VALERIE HESSE: I've had allergies to pollen and dust and everything else since I was a kid. Over the years, it got to the point where I was having frequent sinusitis, sinus infections, occasional bronchitis.
KODJAK: Hesse was at the doctor a lot to deal with those sinus and ear infections. She tried to schedule the appointments around her work hours. And sometimes her doctor would give her a break and prescribe her antibiotics over the phone. But it didn't always work out.
HESSE: There were some times where I had to reschedule, postpone, skip. Yeah, I wasn't going to get paid. And you got to work.
KODJAK: The constant congestion and infections were damaging her hearing. So last year, Hesse finally decided to have surgery to fix the problem. The surgery itself wasn't bad, but the recovery took weeks.
HESSE: Especially down here in the culinary field, if you miss work for any reason, you're seen as unreliable.
KODJAK: By the time she got back to work, the damage was done.
HESSE: The owner of the company told me that he had made a management change in the culinary department. And I was - I was let go.
KODJAK: She's now living off savings as she makes plans to open her own catering business. While the lack of sick leave is a real problem, many doctors say complicated rules imposed by Medicare and insurance companies are making it worse. For example...
KRISTINE LONGSHORE: You can't do multiple procedures at the same time or the same day without having the second procedure payment cut.
KODJAK: Kristine Longshore is an ophthalmologist in Doylestown, Pa. She says if a patient needs an operation on both eyes, she, as the doctor, is paid less if she does both at the same time than if she does them on different days.
LONGSHORE: And that's a real hardship for patients. They may have to make one visit to have the right eye treated and come back the following week to have the left eye treated.

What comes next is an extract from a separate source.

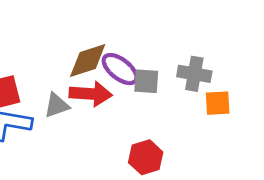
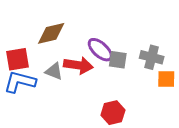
brown diamond: (88, 61) -> (51, 33), moved
gray triangle: (57, 105) -> (54, 71), turned 36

KODJAK: Longshore says insurers, including Medicare, are already cutting their payments to doctors. So their incomes are already shrinking. That's why doctors may be reluctant to earn even less by doing two procedures at the same time. But the health care system is beginning to change. And Gail Wilensky says those changes may make things easier for patients. She's an economist who is head of Medicare and Medicaid under the first President Bush.
GAIL WILENSKY: We are in flux as a country in terms of delivery systems.
KODJAK: She says doctors are leaving behind individual practices and joining health care groups that combine specialties and services under the same roof.
WILENSKY: The general move toward better integration of care can be a major improvement and convenience for the patient.
KODJAK: But that transition will take time. It requires doctors and health systems to rethink how they've been doing their work for decades. And in the meantime, people like Valerie Hesse will continue to have to choose between getting healthy and getting paid. Alison Kodjak, NPR News.